On the Democratic side, it's a bit of a hodgepodge. There are factions that believe that regulations should promote the most good. Some want the most good for all people, some want the most good for the most vulnerable. And there are those who still want to use power to protect their interests and the interests of their friends. That's why you see debate about this (home building regulations) on the democratic side and lockstep opposition on the Republican side.
> Should the people who live in a neighborhood have the biggest say about what gets built?
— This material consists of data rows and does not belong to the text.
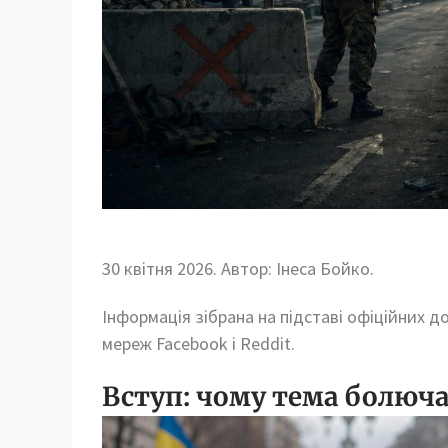
30 квітня 2026. Автор: Інеса Бойко.
Інформація зібрана на підставі офіційних д
мереж Facebook і Reddit.
Вступ: чому тема болюча 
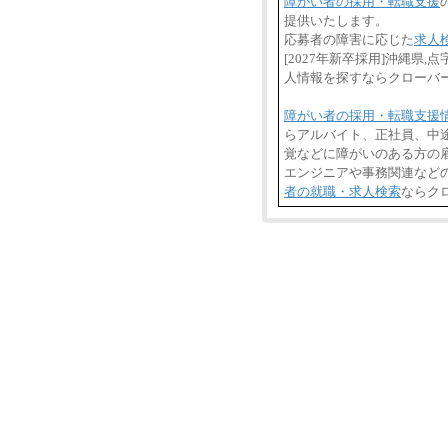
障がい者の採用・転職支援
提供いたします。
応募者の障害に応じた
求人
[2027年新卒採用]沖縄
人情報を探すならクローバ
障がい者の採用・転職支援
らアルバイト、正社員、中
覚などに障がいのある方の雇
エンジニアや事務関連など
者の就職・求人検索
ならク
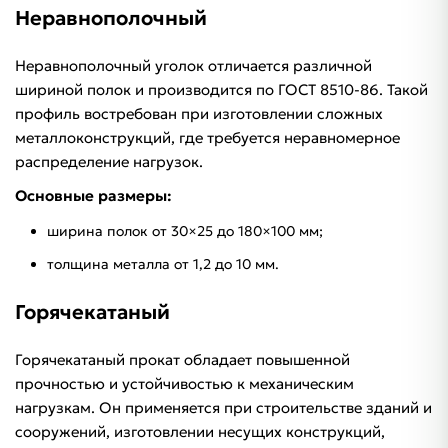
Неравнополочный
Неравнополочный уголок отличается различной
шириной полок и производится по ГОСТ 8510-86. Такой
профиль востребован при изготовлении сложных
металлоконструкций, где требуется неравномерное
распределение нагрузок.
Основные размеры:
ширина полок от 30×25 до 180×100 мм;
толщина металла от 1,2 до 10 мм.
Горячекатаный
Горячекатаный прокат обладает повышенной
прочностью и устойчивостью к механическим
нагрузкам. Он применяется при строительстве зданий и
сооружений, изготовлении несущих конструкций,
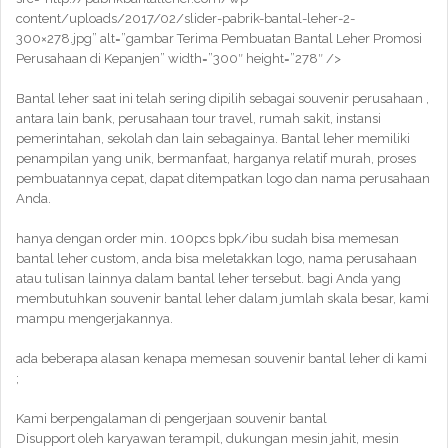
content/uploads/2017/02/slider-pabrik-bantal-leher-2-
300×278.jpg” alt=”gambar Terima Pembuatan Bantal Leher Promosi
Perusahaan di Kepanjen” width=”300″ height=”278″ />
Bantal leher saat ini telah sering dipilih sebagai souvenir perusahaan ,
antara lain bank, perusahaan tour travel, rumah sakit, instansi
pemerintahan, sekolah dan lain sebagainya. Bantal leher memiliki
penampilan yang unik, bermanfaat, harganya relatif murah, proses
pembuatannya cepat, dapat ditempatkan logo dan nama perusahaan
Anda.
hanya dengan order min. 100pcs bpk/ibu sudah bisa memesan
bantal leher custom, anda bisa meletakkan logo, nama perusahaan
atau tulisan lainnya dalam bantal leher tersebut. bagi Anda yang
membutuhkan souvenir bantal leher dalam jumlah skala besar, kami
mampu mengerjakannya.
ada beberapa alasan kenapa memesan souvenir bantal leher di kami
;
Kami berpengalaman di pengerjaan souvenir bantal
Disupport oleh karyawan terampil, dukungan mesin jahit, mesin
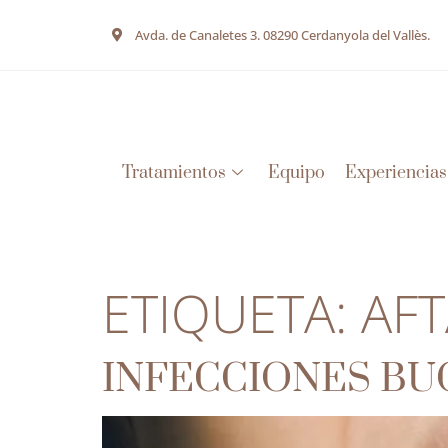
Avda. de Canaletes 3. 08290 Cerdanyola del Vallès.
Tratamientos
Equipo
Experiencias
ETIQUETA:
AFT
INFECCIONES BU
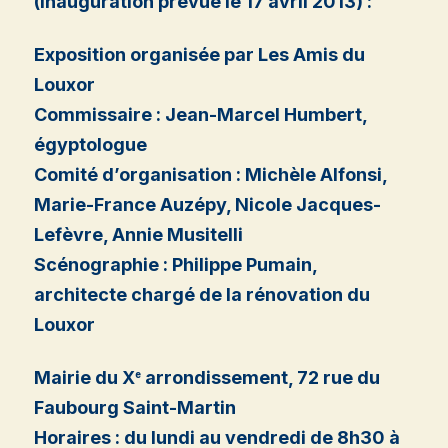
(inauguration prévue le 17 avril 2013) :
Exposition organisée par
Les Amis du
Louxor
Commissaire : Jean-Marcel Humbert,
égyptologue
Comité d’organisation : Michèle Alfonsi,
Marie-France Auzépy, Nicole Jacques-
Lefèvre, Annie Musitelli
Scénographie
: Philippe Pumain,
architecte chargé de la rénovation du
Louxor
Mairie du X
arrondissement, 72 rue du
e
Faubourg Saint-Martin
Horaires : du lundi au vendredi de 8h30 à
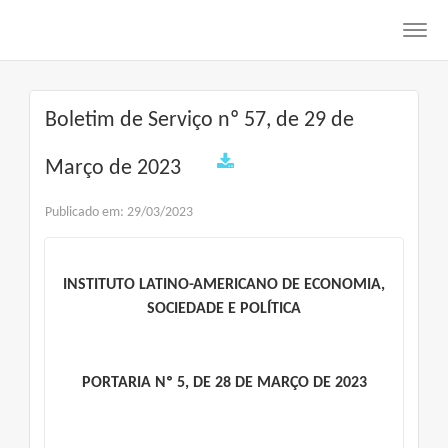
Toggl
navig
Boletim de Serviço nº 57, de 29 de
Março de 2023
Publicado em: 29/03/2023
INSTITUTO LATINO-AMERICANO DE ECONOMIA,
SOCIEDADE E POLÍTICA
PORTARIA Nº 5, DE 28 DE MARÇO DE 2023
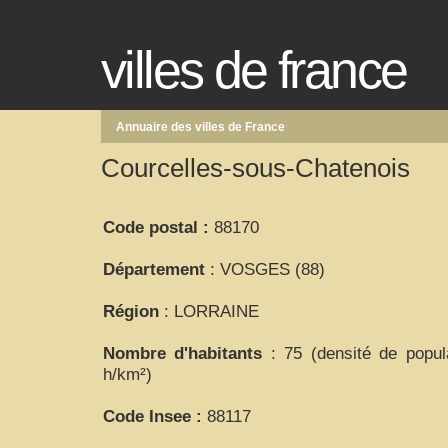
villes de france
Annuaire des villes de France
Courcelles-sous-Chatenois
Code postal :
88170
Département
: VOSGES (88)
Région
: LORRAINE
Nombre d'habitants
: 75 (densité de popul
h/km²)
Code Insee :
88117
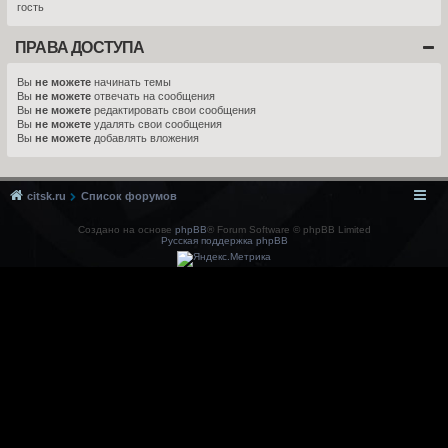
гость
ПРАВА ДОСТУПА
Вы
не можете
начинать темы
Вы
не можете
отвечать на сообщения
Вы
не можете
редактировать свои сообщения
Вы
не можете
удалять свои сообщения
Вы
не можете
добавлять вложения
citsk.ru
Список форумов
Создано на основе
phpBB
® Forum Software © phpBB Limited
Русская поддержка phpBB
This is the framing but I don't think it really works that way in practice. Land use is restricted city-wide and actual neighborhood residents have little say. I do agree they tend to be NIMBY as well, but this is also a selection bias of activists with lots of time. Let me give an example from when I lived in Austin:
Ability to build anything but single family homes is highly restricted. And in the limited cases where there are some possibilities, "neighborhood contact teams" get to weigh in and the boards that approve projects give a lot of deference to their input. But who are these neighborhood contact teams? Typically 4-7 people that live in the area in question. And how do you get onto that team? Well, if a seat is free then only the existing members can choose new members. So in fact, this is 4-7 retired NIMBYs and there is no way that any other point of view gets into the mix. There's no neighborhood vote. There's no means for younger person or someone who thinks duplexes are nice or renters to be represented.
A few committed NIMBYs with political connections control the discourse, and the policy, which I suppose is sort of a reflection of our system of government in general!
Personally I just believe that a variety of types of structures should be at least legal to build under SOME condition. Why not allow a small 4 unit design on a double lot? Why not allow a bodega or other small business on feeder roads? I'm not talking no questions asked, but just legalize the possibility and judge requests on their merits.
One crack in the NIMBY wall--grandparent houses.
"And yet, even so it's nearly impossible to build homeless shelters. Why? Not because of money or lack of political will. Because of NIMBY. That's how strong it is."
So much for the alleged Christianity of the United States....
good group -- https://www.reddit.com/r/fuckcars/comments/rxoej1/welcome_to_rfuckcars/
+1
Should the people who live in a neighborhood have the biggest say about what gets built? Or should it be the outsiders who want to move into the neighborhood?
Or, to run with the Republican arguments in every other instance, should the owner of each individual piece of property get to decide what to do with it? This issue exposes the utter hypocrisy of conservative arguments that government regulations are EVIL, and must be destroyed. They are actually just fine with regulations that provide what they want.